PROBLEM STATEMENT: Return the full listing exactly as it is written.

────

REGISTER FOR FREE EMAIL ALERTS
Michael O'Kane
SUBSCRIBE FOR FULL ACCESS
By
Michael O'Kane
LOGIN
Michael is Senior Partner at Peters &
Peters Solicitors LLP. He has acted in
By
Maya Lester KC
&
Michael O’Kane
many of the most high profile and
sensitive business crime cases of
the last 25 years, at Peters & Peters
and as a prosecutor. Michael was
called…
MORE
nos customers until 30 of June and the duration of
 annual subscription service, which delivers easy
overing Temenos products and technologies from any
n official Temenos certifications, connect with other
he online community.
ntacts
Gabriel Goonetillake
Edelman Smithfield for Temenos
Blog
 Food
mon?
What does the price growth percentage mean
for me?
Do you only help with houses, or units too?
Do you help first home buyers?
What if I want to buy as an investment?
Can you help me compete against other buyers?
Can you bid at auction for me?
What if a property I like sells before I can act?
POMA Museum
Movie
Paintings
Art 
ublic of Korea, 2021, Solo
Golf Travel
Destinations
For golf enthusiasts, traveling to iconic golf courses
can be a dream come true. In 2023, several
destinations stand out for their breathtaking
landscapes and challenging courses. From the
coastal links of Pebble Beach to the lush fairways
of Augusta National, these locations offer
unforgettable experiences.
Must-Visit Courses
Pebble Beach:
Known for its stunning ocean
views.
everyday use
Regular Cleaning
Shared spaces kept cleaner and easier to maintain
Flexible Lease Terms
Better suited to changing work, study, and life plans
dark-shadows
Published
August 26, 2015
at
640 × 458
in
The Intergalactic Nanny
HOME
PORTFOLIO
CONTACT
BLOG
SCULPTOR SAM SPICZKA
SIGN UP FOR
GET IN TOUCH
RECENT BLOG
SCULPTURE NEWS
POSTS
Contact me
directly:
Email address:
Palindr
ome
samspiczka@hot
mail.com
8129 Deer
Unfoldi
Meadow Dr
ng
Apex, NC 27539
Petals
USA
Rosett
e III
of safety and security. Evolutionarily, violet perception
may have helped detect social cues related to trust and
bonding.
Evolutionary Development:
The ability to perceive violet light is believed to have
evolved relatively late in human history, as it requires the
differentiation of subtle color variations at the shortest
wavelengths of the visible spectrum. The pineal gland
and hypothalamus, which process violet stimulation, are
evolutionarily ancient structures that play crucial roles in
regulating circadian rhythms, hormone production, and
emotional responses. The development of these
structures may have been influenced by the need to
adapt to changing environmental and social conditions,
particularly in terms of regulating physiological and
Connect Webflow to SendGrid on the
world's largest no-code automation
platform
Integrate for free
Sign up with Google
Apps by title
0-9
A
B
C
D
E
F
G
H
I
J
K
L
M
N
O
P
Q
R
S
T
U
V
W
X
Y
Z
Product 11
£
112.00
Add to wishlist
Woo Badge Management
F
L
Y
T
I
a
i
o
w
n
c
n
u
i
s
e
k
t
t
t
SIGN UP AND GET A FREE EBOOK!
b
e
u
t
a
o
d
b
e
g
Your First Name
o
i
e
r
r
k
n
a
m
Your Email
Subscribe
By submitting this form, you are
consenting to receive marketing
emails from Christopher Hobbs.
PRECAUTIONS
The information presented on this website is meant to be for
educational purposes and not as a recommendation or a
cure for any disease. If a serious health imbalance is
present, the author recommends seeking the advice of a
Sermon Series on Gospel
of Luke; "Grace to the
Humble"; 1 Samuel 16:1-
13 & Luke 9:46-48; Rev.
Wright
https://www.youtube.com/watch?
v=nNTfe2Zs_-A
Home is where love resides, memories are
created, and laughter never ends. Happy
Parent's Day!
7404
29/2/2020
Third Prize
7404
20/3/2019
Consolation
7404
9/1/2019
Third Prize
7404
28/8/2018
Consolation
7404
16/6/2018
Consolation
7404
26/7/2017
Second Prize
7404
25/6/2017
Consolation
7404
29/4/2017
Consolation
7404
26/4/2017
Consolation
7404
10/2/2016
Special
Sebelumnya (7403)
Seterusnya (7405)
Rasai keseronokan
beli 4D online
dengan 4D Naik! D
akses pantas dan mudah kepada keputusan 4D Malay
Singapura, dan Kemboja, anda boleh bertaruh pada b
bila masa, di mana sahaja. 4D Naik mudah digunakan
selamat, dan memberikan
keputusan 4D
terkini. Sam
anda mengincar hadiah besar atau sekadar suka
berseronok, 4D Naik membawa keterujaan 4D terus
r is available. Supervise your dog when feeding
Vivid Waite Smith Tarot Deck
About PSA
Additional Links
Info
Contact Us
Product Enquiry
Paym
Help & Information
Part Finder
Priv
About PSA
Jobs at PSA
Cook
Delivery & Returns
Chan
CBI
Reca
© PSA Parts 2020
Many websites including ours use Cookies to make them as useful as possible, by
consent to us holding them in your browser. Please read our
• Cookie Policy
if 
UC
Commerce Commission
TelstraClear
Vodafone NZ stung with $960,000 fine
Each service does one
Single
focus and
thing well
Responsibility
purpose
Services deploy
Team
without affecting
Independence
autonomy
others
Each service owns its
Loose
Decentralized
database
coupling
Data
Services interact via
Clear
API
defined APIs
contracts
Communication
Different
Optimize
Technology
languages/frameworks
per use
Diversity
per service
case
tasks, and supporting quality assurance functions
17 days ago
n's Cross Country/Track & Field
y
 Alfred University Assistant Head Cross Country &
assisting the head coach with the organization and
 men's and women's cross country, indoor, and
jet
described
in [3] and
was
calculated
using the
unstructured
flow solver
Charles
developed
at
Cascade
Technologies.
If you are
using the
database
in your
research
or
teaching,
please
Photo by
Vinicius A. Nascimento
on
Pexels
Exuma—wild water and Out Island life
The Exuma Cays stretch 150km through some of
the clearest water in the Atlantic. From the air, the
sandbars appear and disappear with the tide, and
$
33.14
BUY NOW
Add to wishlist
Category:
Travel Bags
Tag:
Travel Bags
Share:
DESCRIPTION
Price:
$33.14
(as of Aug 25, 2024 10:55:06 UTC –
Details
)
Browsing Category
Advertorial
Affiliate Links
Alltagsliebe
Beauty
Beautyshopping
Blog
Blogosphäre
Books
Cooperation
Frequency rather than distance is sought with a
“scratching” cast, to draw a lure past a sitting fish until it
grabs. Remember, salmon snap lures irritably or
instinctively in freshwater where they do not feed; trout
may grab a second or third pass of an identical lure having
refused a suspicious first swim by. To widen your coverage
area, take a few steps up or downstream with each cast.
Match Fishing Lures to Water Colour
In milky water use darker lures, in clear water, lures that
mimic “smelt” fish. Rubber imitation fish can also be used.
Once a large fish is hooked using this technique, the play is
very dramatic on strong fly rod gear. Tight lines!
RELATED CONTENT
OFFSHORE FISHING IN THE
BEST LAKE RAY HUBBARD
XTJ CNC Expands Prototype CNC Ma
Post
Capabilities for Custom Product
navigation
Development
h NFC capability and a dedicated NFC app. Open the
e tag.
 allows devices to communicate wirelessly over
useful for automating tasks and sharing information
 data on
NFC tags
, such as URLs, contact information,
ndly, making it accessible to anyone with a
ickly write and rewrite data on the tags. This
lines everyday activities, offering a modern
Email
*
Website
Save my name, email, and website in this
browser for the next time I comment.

────

EXPECTED OUTPUT:
REGISTER FOR FREE EMAIL ALERTS
Michael O'Kane
SUBSCRIBE FOR FULL ACCESS
By
Michael O'Kane
LOGIN
Michael is Senior Partner at Peters &
Peters Solicitors LLP. He has acted in
By
Maya Lester KC
&
Michael O’Kane
many of the most high profile and
sensitive business crime cases of
the last 25 years, at Peters & Peters
and as a prosecutor. Michael was
called…
MORE
nos customers until 30 of June and the duration of
 annual subscription service, which delivers easy
overing Temenos products and technologies from any
n official Temenos certifications, connect with other
he online community.
ntacts
Gabriel Goonetillake
Edelman Smithfield for Temenos
Blog
 Food
mon?
What does the price growth percentage mean
for me?
Do you only help with houses, or units too?
Do you help first home buyers?
What if I want to buy as an investment?
Can you help me compete against other buyers?
Can you bid at auction for me?
What if a property I like sells before I can act?
POMA Museum
Movie
Paintings
Art 
ublic of Korea, 2021, Solo
Golf Travel
Destinations
For golf enthusiasts, traveling to iconic golf courses
can be a dream come true. In 2023, several
destinations stand out for their breathtaking
landscapes and challenging courses. From the
coastal links of Pebble Beach to the lush fairways
of Augusta National, these locations offer
unforgettable experiences.
Must-Visit Courses
Pebble Beach:
Known for its stunning ocean
views.
everyday use
Regular Cleaning
Shared spaces kept cleaner and easier to maintain
Flexible Lease Terms
Better suited to changing work, study, and life plans
dark-shadows
Published
August 26, 2015
at
640 × 458
in
The Intergalactic Nanny
HOME
PORTFOLIO
CONTACT
BLOG
SCULPTOR SAM SPICZKA
SIGN UP FOR
GET IN TOUCH
RECENT BLOG
SCULPTURE NEWS
POSTS
Contact me
directly:
Email address:
Palindr
ome
samspiczka@hot
mail.com
8129 Deer
Unfoldi
Meadow Dr
ng
Apex, NC 27539
Petals
USA
Rosett
e III
of safety and security. Evolutionarily, violet perception
may have helped detect social cues related to trust and
bonding.
Evolutionary Development:
The ability to perceive violet light is believed to have
evolved relatively late in human history, as it requires the
differentiation of subtle color variations at the shortest
wavelengths of the visible spectrum. The pineal gland
and hypothalamus, which process violet stimulation, are
evolutionarily ancient structures that play crucial roles in
regulating circadian rhythms, hormone production, and
emotional responses. The development of these
structures may have been influenced by the need to
adapt to changing environmental and social conditions,
particularly in terms of regulating physiological and
Connect Webflow to SendGrid on the
world's largest no-code automation
platform
Integrate for free
Sign up with Google
Apps by title
0-9
A
B
C
D
E
F
G
H
I
J
K
L
M
N
O
P
Q
R
S
T
U
V
W
X
Y
Z
Product 11
£
112.00
Add to wishlist
Woo Badge Management
F
L
Y
T
I
a
i
o
w
n
c
n
u
i
s
e
k
t
t
t
SIGN UP AND GET A FREE EBOOK!
b
e
u
t
a
o
d
b
e
g
Your First Name
o
i
e
r
r
k
n
a
m
Your Email
Subscribe
By submitting this form, you are
consenting to receive marketing
emails from Christopher Hobbs.
PRECAUTIONS
The information presented on this website is meant to be for
educational purposes and not as a recommendation or a
cure for any disease. If a serious health imbalance is
present, the author recommends seeking the advice of a
Sermon Series on Gospel
of Luke; "Grace to the
Humble"; 1 Samuel 16:1-
13 & Luke 9:46-48; Rev.
Wright
https://www.youtube.com/watch?
v=nNTfe2Zs_-A
Home is where love resides, memories are
created, and laughter never ends. Happy
Parent's Day!
7404
29/2/2020
Third Prize
7404
20/3/2019
Consolation
7404
9/1/2019
Third Prize
7404
28/8/2018
Consolation
7404
16/6/2018
Consolation
7404
26/7/2017
Second Prize
7404
25/6/2017
Consolation
7404
29/4/2017
Consolation
7404
26/4/2017
Consolation
7404
10/2/2016
Special
Sebelumnya (7403)
Seterusnya (7405)
Rasai keseronokan
beli 4D online
dengan 4D Naik! D
akses pantas dan mudah kepada keputusan 4D Malay
Singapura, dan Kemboja, anda boleh bertaruh pada b
bila masa, di mana sahaja. 4D Naik mudah digunakan
selamat, dan memberikan
keputusan 4D
terkini. Sam
anda mengincar hadiah besar atau sekadar suka
berseronok, 4D Naik membawa keterujaan 4D terus
r is available. Supervise your dog when feeding
Vivid Waite Smith Tarot Deck
About PSA
Additional Links
Info
Contact Us
Product Enquiry
Paym
Help & Information
Part Finder
Priv
About PSA
Jobs at PSA
Cook
Delivery & Returns
Chan
CBI
Reca
© PSA Parts 2020
Many websites including ours use Cookies to make them as useful as possible, by
consent to us holding them in your browser. Please read our
• Cookie Policy
if 
UC
Commerce Commission
TelstraClear
Vodafone NZ stung with $960,000 fine
Each service does one
Single
focus and
thing well
Responsibility
purpose
Services deploy
Team
without affecting
Independence
autonomy
others
Each service owns its
Loose
Decentralized
database
coupling
Data
Services interact via
Clear
API
defined APIs
contracts
Communication
Different
Optimize
Technology
languages/frameworks
per use
Diversity
per service
case
tasks, and supporting quality assurance functions
17 days ago
n's Cross Country/Track & Field
y
 Alfred University Assistant Head Cross Country &
assisting the head coach with the organization and
 men's and women's cross country, indoor, and
jet
described
in [3] and
was
calculated
using the
unstructured
flow solver
Charles
developed
at
Cascade
Technologies.
If you are
using the
database
in your
research
or
teaching,
please
Photo by
Vinicius A. Nascimento
on
Pexels
Exuma—wild water and Out Island life
The Exuma Cays stretch 150km through some of
the clearest water in the Atlantic. From the air, the
sandbars appear and disappear with the tide, and
$
33.14
BUY NOW
Add to wishlist
Category:
Travel Bags
Tag:
Travel Bags
Share:
DESCRIPTION
Price:
$33.14
(as of Aug 25, 2024 10:55:06 UTC –
Details
)
Browsing Category
Advertorial
Affiliate Links
Alltagsliebe
Beauty
Beautyshopping
Blog
Blogosphäre
Books
Cooperation
Frequency rather than distance is sought with a
“scratching” cast, to draw a lure past a sitting fish until it
grabs. Remember, salmon snap lures irritably or
instinctively in freshwater where they do not feed; trout
may grab a second or third pass of an identical lure having
refused a suspicious first swim by. To widen your coverage
area, take a few steps up or downstream with each cast.
Match Fishing Lures to Water Colour
In milky water use darker lures, in clear water, lures that
mimic “smelt” fish. Rubber imitation fish can also be used.
Once a large fish is hooked using this technique, the play is
very dramatic on strong fly rod gear. Tight lines!
RELATED CONTENT
OFFSHORE FISHING IN THE
BEST LAKE RAY HUBBARD
XTJ CNC Expands Prototype CNC Ma
Post
Capabilities for Custom Product
navigation
Development
h NFC capability and a dedicated NFC app. Open the
e tag.
 allows devices to communicate wirelessly over
useful for automating tasks and sharing information
 data on
NFC tags
, such as URLs, contact information,
ndly, making it accessible to anyone with a
ickly write and rewrite data on the tags. This
lines everyday activities, offering a modern
Email
*
Website
Save my name, email, and website in this
browser for the next time I comment.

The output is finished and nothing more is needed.